Another representative case is shown in Fig. 2. A 28-year-old woman with glaucoma underwent trabeculectomy (Fig. 2A and A-1 but unlike the first case, did not exhibit any changes in laminar VD after glaucoma surgery (Fig. 2B and B-1). There was a significant increase in VD in the PPA area, especially in the inferior part of the deep vascular layer (2B-1, between the green dashed line and yellow dotted line). This patient showed VF progression with well-controlled IOP after glaucoma surgery (Fig. 2C and C-1).

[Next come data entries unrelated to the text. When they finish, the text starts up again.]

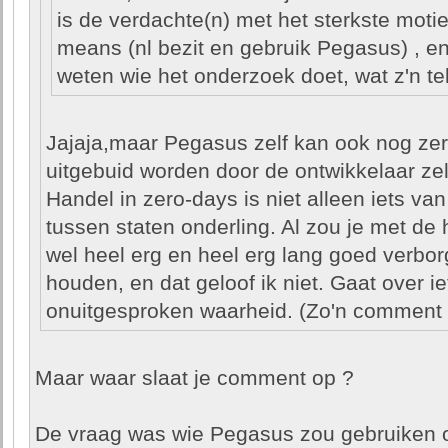
is de verdachte(n) met het sterkste motief
means (nl bezit en gebruik Pegasus) , en
weten wie het onderzoek doet, wat z'n t
Jajaja,maar Pegasus zelf kan ook nog ze
uitgebuid worden door de ontwikkelaar zelf
Handel in zero-days is niet alleen iets va
tussen staten onderling. Al zou je met de 
wel heel erg en heel erg lang goed verbo
houden, en dat geloof ik niet. Gaat over i
onuitgesproken waarheid. (Zo'n comment 
Maar waar slaat je comment op ?
De vraag was wie Pegasus zou gebruiken 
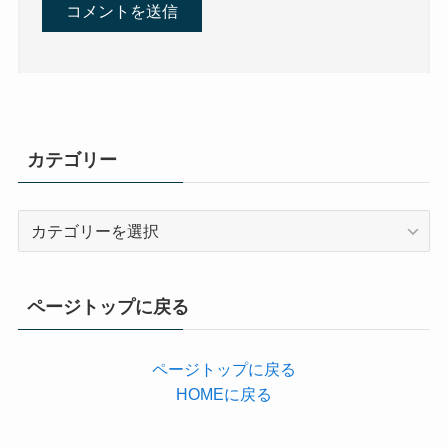
カテゴリー
カ
テ
ゴ
リ
ページトップに戻る
ー
ページトップに戻る
HOMEに戻る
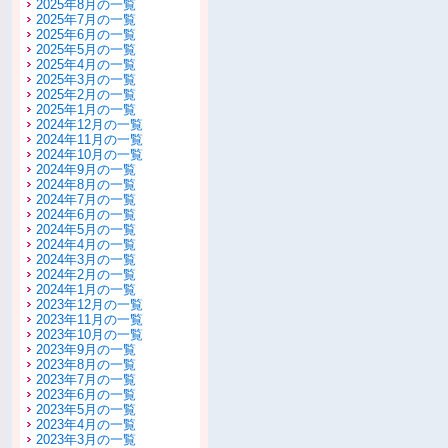
2025年8月の一覧
2025年7月の一覧
2025年6月の一覧
2025年5月の一覧
2025年4月の一覧
2025年3月の一覧
2025年2月の一覧
2025年1月の一覧
2024年12月の一覧
2024年11月の一覧
2024年10月の一覧
2024年9月の一覧
2024年8月の一覧
2024年7月の一覧
2024年6月の一覧
2024年5月の一覧
2024年4月の一覧
2024年3月の一覧
2024年2月の一覧
2024年1月の一覧
2023年12月の一覧
2023年11月の一覧
2023年10月の一覧
2023年9月の一覧
2023年8月の一覧
2023年7月の一覧
2023年6月の一覧
2023年5月の一覧
2023年4月の一覧
2023年3月の一覧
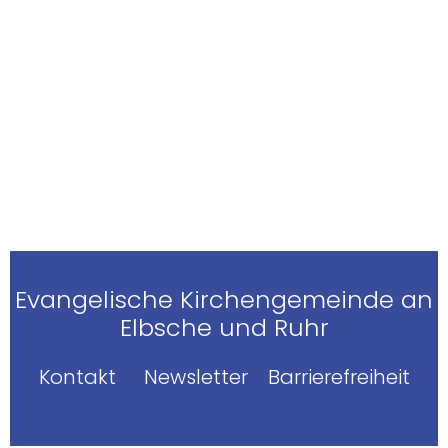
Evangelische Kirchengemeinde an
Elbsche und Ruhr
Kontakt
Newsletter
Barrierefreiheit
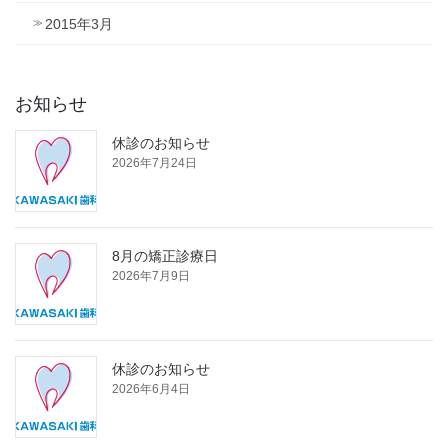
2015年3月
お知らせ
休診のお知らせ
2026年7月24日
8月の矯正診療日
2026年7月9日
休診のお知らせ
2026年6月4日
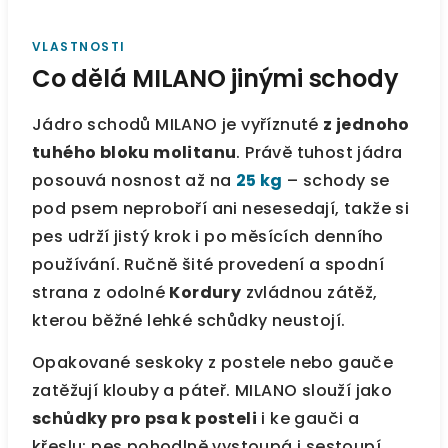
VLASTNOSTI
Co dělá MILANO jinými schody
Jádro schodů MILANO je vyříznuté
z jednoho
tuhého bloku molitanu
. Právě tuhost jádra
posouvá nosnost až na
25 kg
– schody se
pod psem neproboří ani nesesedají, takže si
pes udrží jistý krok i po měsících denního
používání. Ručně šité provedení a spodní
strana z odolné
Kordury
zvládnou zátěž,
kterou běžné lehké schůdky neustojí.
Opakované seskoky z postele nebo gauče
zatěžují klouby a páteř. MILANO slouží jako
schůdky pro psa k posteli
i ke gauči a
křeslu: pes pohodlně vystoupá i sestoupí,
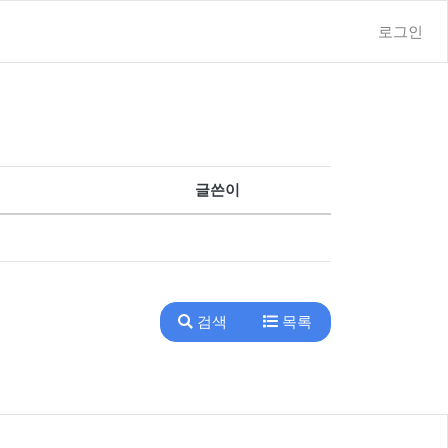
로그인
글쓴이
검색
목록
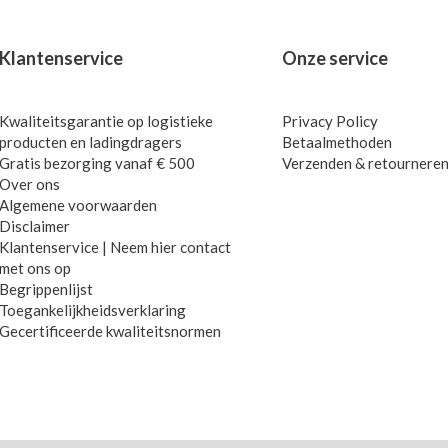
Klantenservice
Onze service
Kwaliteitsgarantie op logistieke
Privacy Policy
producten en ladingdragers
Betaalmethoden
Gratis bezorging vanaf € 500
Verzenden & retournere
Over ons
Algemene voorwaarden
Disclaimer
Klantenservice | Neem hier contact
met ons op
Begrippenlijst
Toegankelijkheidsverklaring
Gecertificeerde kwaliteitsnormen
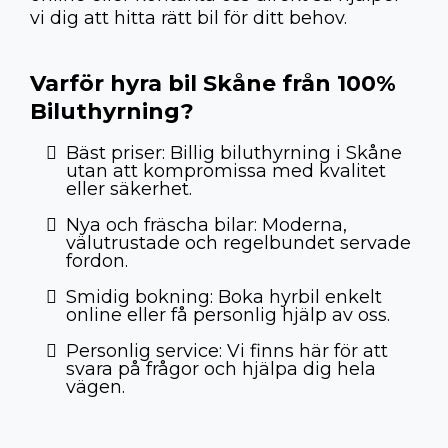
vi dig att hitta rätt bil för ditt behov.
Varför hyra bil Skåne från 100%
Biluthyrning?
Bäst priser: Billig biluthyrning i Skåne
utan att kompromissa med kvalitet
eller säkerhet.
Nya och fräscha bilar: Moderna,
välutrustade och regelbundet servade
fordon.
Smidig bokning: Boka hyrbil enkelt
online eller få personlig hjälp av oss.
Personlig service: Vi finns här för att
svara på frågor och hjälpa dig hela
vägen.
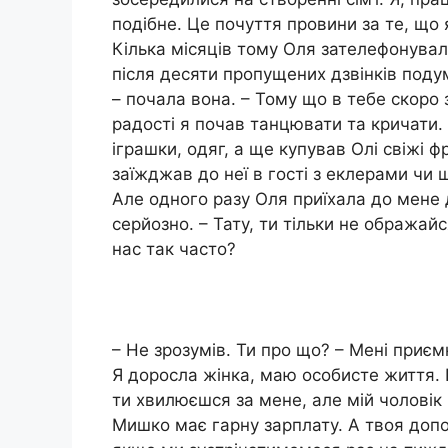
подібне. Це почуття провини за те, що я
Кілька місяців тому Оля зателефонувала 
після десяти пропущених дзвінків подум
– почала вона. – Тому що в тебе скоро 
радості я почав танцювати та кричати. 
іграшки, одяг, а ще купував Олі свіжі фр
заїжджав до неї в гості з еклерами чи 
Але одного разу Оля приїхала до мене
серйозно. – Тату, ти тільки не ображай
нас так часто?
– Не зрозумів. Ти про що? – Мені приє
Я доросла жінка, маю особисте життя. 
ти хвилюєшся за мене, але мій чоловік 
Мишко має гарну зарплату. А твоя доп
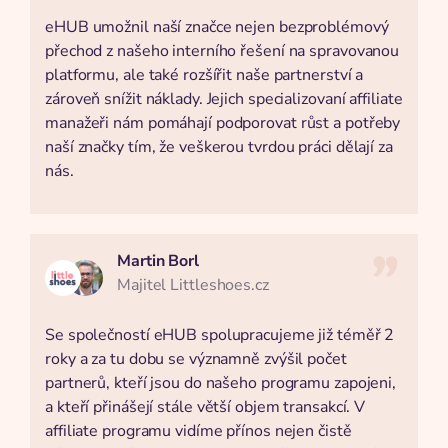
eHUB umožnil naší značce nejen bezproblémový
přechod z našeho interního řešení na spravovanou
platformu, ale také rozšířit naše partnerství a
zároveň snížit náklady. Jejich specializovaní affiliate
manažeři nám pomáhají podporovat růst a potřeby
naší značky tím, že veškerou tvrdou práci dělají za
nás.
Martin Borl
Majitel Littleshoes.cz
Se společností eHUB spolupracujeme již téměř 2
roky a za tu dobu se významně zvýšil počet
partnerů, kteří jsou do našeho programu zapojeni,
a kteří přinášejí stále větší objem transakcí. V
affiliate programu vidíme přínos nejen čistě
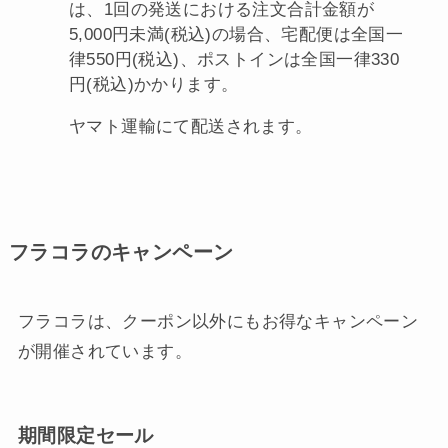
は、1回の発送における注文合計金額が
5,000円未満(税込)の場合、宅配便は全国一
律550円(税込)、ポストインは全国一律330
円(税込)かかります。
ヤマト運輸にて配送されます。
フラコラのキャンペーン
フラコラは、クーポン以外にもお得なキャンペーン
が開催されています。
期間限定セール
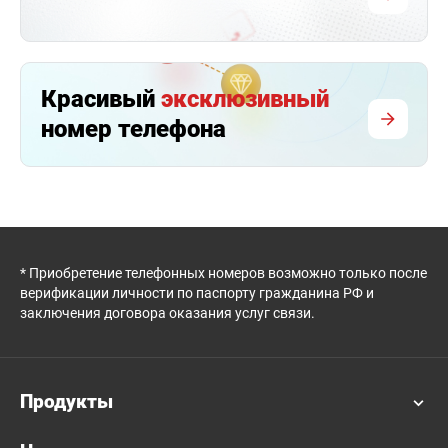
Красивый
эксклюзивный
номер телефона
* Приобретение телефонных номеров возможно только после
верификации личности по паспорту гражданина РФ и
заключения договора оказания услуг связи.
Продукты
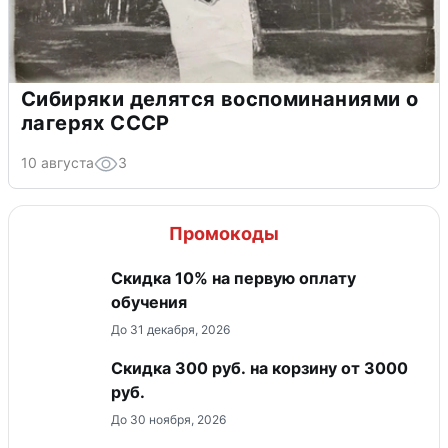
Сибиряки делятся воспоминаниями о
лагерях СССР
10 августа
3
Промокоды
Скидка 10% на первую оплату
обучения
До 31 декабря, 2026
Скидка 300 руб. на корзину от 3000
руб.
До 30 ноября, 2026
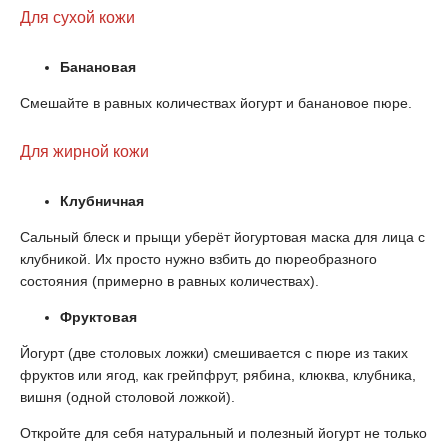
Для сухой кожи
Банановая
Смешайте в равных количествах йогурт и банановое пюре.
Для жирной кожи
Клубничная
Сальный блеск и прыщи уберёт йогуртовая маска для лица с
клубникой. Их просто нужно взбить до пюреобразного
состояния (примерно в равных количествах).
Фруктовая
Йогурт (две столовых ложки) смешивается с пюре из таких
фруктов или ягод, как грейпфрут, рябина, клюква, клубника,
вишня (одной столовой ложкой).
Откройте для себя натуральный и полезный йогурт не только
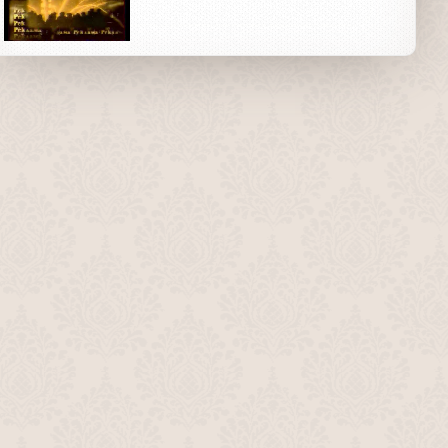
Заставка "Сериал" (ТВЦ, 1999-2001)
00:09
Заставка "Киносериал" (ТВЦ, 1999-
2001)
00:10
Заставка "Музыка" (ТВЦ, 1999-2000)
Заставка "Погода" (ТВЦ, 1999-2001)
00:09
Основная заставка "С рождеством"
(ТВЦ, январь 2001)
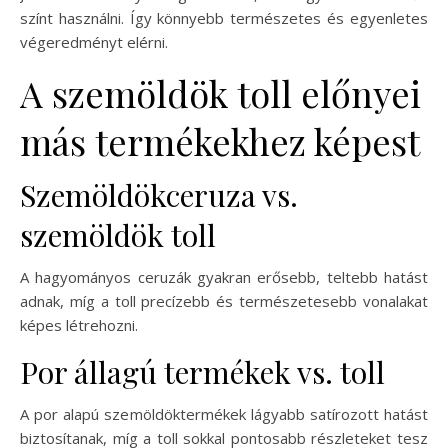
színt használni. Így könnyebb természetes és egyenletes
végeredményt elérni.
A szemöldök toll előnyei
más termékekhez képest
Szemöldökceruza vs.
szemöldök toll
A hagyományos ceruzák gyakran erősebb, teltebb hatást
adnak, míg a toll precízebb és természetesebb vonalakat
képes létrehozni.
Por állagú termékek vs. toll
A por alapú szemöldöktermékek lágyabb satírozott hatást
biztosítanak, míg a toll sokkal pontosabb részleteket tesz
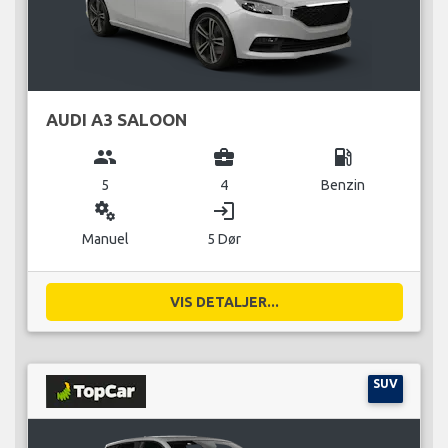
AUDI A3 SALOON
group
business_center
local_gas_station
5
4
Benzin
miscellaneous_services
login
Manuel
5 Dør
VIS DETALJER...
SUV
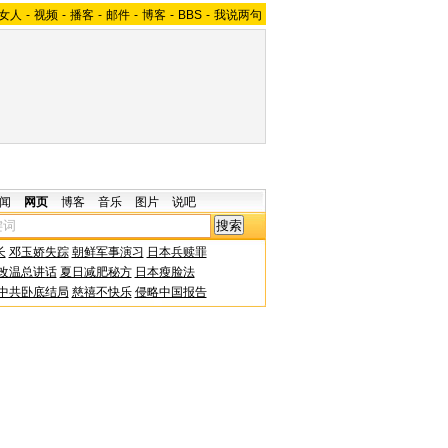
女人
-
视频
-
播客
-
邮件
-
博客
-
BBS
-
我说两句
闻
网页
博客
音乐
图片
说吧
长
邓玉娇失踪
朝鲜军事演习
日本兵赎罪
改温总讲话
夏日减肥秘方
日本瘦脸法
中共卧底结局
慈禧不快乐
侵略中国报告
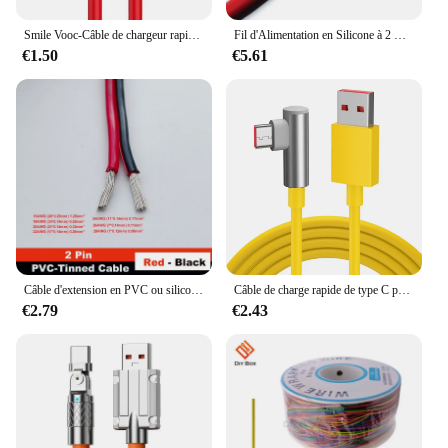
Smile Vooc-Câble de chargeur rapide PD 65W pour Oneplus, cordon de chargeur USB-C vers type C pour modèles Zan12, 11, 10T, 9, 8T, 7T Pro, Warp Dash Charge, 6T, 5T, fil de données
Fil d'Alimentation en Silicone à 2 Broches, Câble Électrique Super Doux, Résistant à la Chaleur, pour Moteur de Voiture, 18 20 22 24 26 AWG, 5m 10m 20m 50m
€1.50
€5.61
Câble d'extension en PVC ou silicone, fil intermédiaire en cuivre étamé, rouge et noir, 2 broches, awg28, awg26, awg24, awg22, awg20, awg18, awg16
Câble de charge rapide de type C pour Xiaomi Redmi Note 11T 12 13 POCO X5 Pro Mi Turbo, coude résistant 90, Snap67 W, 120W, 1m, 1.8m
€2.79
€2.43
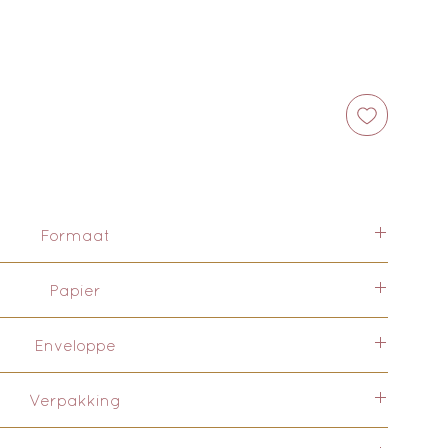
Formaat
A6 formaat uitgegeven. Maar is beschikbaar als poster.
Papier
ni Crush in 350gr. Het milieuvriendelijke papier wordt
Enveloppe
uceerd in Italië. Bijzonder aan het papier is dat 15%
 wordt door biologische landbouwafval. 40% van de
met bijpassende Tulp enveloppe. 120 grams duurzaam
cled papier. Door op deze manier te produceren wordt
Verpakking
enbollen. Een echt Nederlands product.
druk op boomkap verlaagt.
n worden verpakt in een duurzaam eco verpakking,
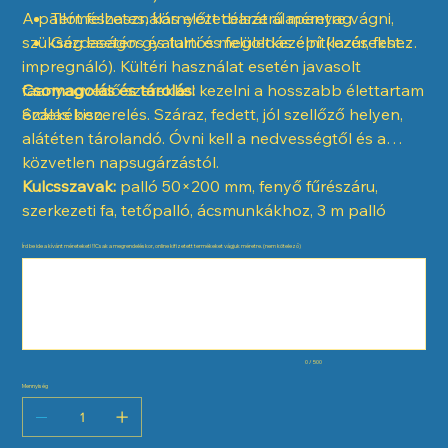
A pallót felhasználás előtt célszerű méretre vágni,
Természetes, környezetbarát alapanyag
szükség esetén gyalulni és felületkezelni (lazúr, festék,
Gazdaságos és tartós megoldás építkezésekhez
impregnáló). Kültéri használat esetén javasolt
faanyagvédő szerekkel kezelni a hosszabb élettartam
Csomagolás és tárolás:
érdekében.
Szálas kiszerelés. Száraz, fedett, jól szellőző helyen,
alátéten tárolandó. Óvni kell a nedvességtől és a
közvetlen napsugárzástól.
Kulcsszavak:
palló 50×200 mm, fenyő fűrészáru,
szerkezeti fa, tetőpalló, ácsmunkákhoz, 3 m palló
Írd be ide a kívánt méreteket! ‼️Csak a megrendeléskor, online kifizetett termékeket vágjuk méretre. (nem kötelező)
Maximum
500
karakter.
0 / 500
Mennyiség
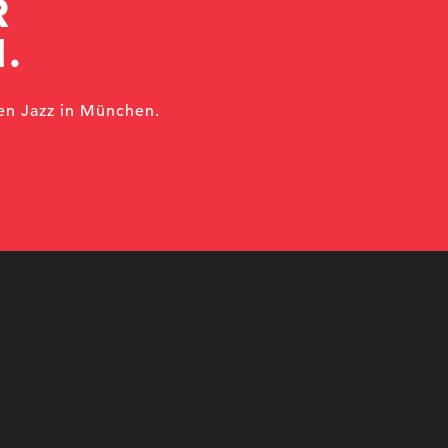
R
.
en Jazz in München.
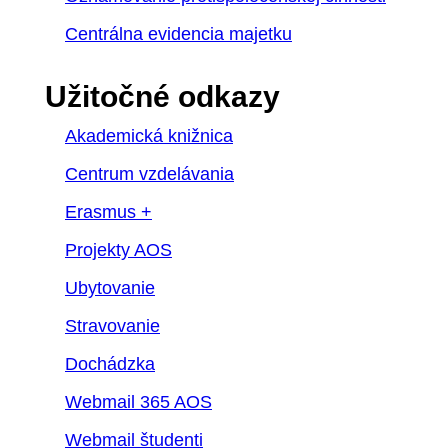
Centrálna evidencia majetku
Užitočné odkazy
Akademická knižnica
Centrum vzdelávania
Erasmus +
Projekty AOS
Ubytovanie
Stravovanie
Dochádzka
Webmail 365 AOS
Webmail študenti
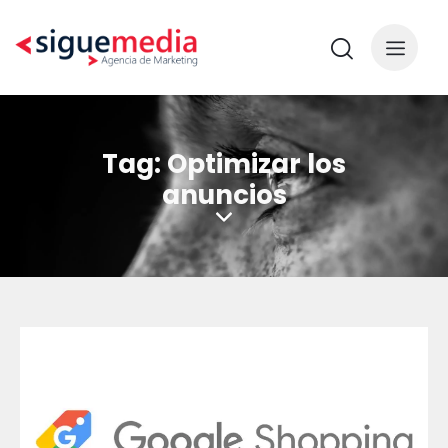
Tag: Optimizar los
anuncios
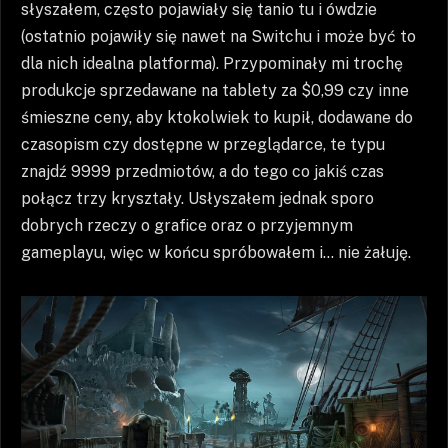
słyszałem, często pojawiały się tanio tu i ówdzie
(ostatnio pojawiły się nawet na Switchu i może być to
dla nich idealna platforma). Przypominały mi trochę
produkcje sprzedawane na tablety za $0,99 czy inne
śmieszne ceny, aby ktokolwiek to kupił, dodawane do
czasopism czy dostępne w przeglądarce, te typu
znajdź 9999 przedmiotów, a do tego co jakiś czas
połącz trzy kryształy. Usłyszałem jednak sporo
dobrych rzeczy o grafice oraz o przyjemnym
gameplayu, więc w końcu spróbowałem i… nie żałuję.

A 28-year-old woman with glaucoma underwent trabeculectomy (A and A-1) but unlike the first case, did not exhibit any changes in laminar VD after glaucoma surgery (B and B-1). There was a significant increase in VD in the PPA area, especially in the inferior part of the deep vascular layer (B-1, between the green dashed line and yellow dotted line). This patient showed VF progression with well-controlled IOP after glaucoma surgery (C and C-1).
Figure 3 shows a representative case of a 21-year-old woman with glaucoma who exhibited uncontrolled IOP under the maximum tolerated medical treatment (Fig. 3A and A-1). The patient underwent XEN glaucoma stent implantation. The VD inside the disc and PPA areas recovered after glaucoma surgery (Fig. 3B and B-1). VF progression was negligible after glaucoma surgery (Fig. 3C and C-1).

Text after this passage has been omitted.